Excerpted data —
________________________________________

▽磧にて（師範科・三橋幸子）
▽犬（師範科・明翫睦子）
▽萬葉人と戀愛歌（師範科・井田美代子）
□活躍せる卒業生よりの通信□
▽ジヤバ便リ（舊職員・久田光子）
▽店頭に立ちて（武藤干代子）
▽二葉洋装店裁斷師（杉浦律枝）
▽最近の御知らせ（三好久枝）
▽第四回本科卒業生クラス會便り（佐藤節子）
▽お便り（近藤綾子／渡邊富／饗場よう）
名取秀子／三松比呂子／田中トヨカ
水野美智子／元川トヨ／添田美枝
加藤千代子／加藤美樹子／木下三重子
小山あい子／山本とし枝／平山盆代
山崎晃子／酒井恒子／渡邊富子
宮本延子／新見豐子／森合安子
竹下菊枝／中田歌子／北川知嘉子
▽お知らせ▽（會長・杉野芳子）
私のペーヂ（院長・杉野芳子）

________________________________________

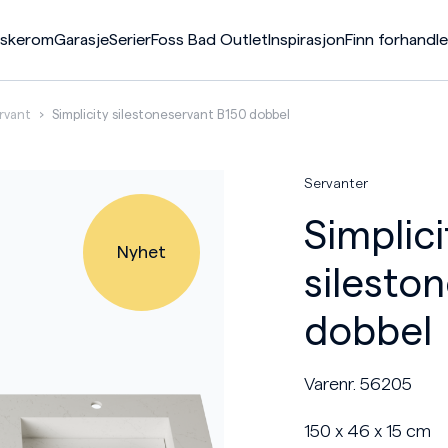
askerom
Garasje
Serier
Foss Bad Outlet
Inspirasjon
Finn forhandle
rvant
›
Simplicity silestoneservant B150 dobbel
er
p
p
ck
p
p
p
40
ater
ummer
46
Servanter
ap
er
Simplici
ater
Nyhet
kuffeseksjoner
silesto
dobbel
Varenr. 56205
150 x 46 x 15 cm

________________________________________

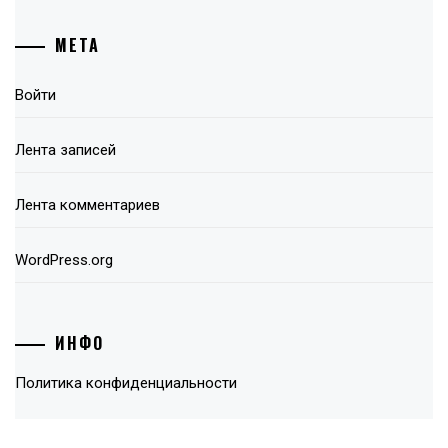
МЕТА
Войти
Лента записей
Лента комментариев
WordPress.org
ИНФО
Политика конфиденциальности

________________________________________

What you need to do —
Quote the listing above, but only from the line that shows "Лента записей" through the line that shows "Политика конфиденциальности".

Solved problem —
Лента записей
Лента комментариев
WordPress.org
ИНФО
Политика конфиденциальности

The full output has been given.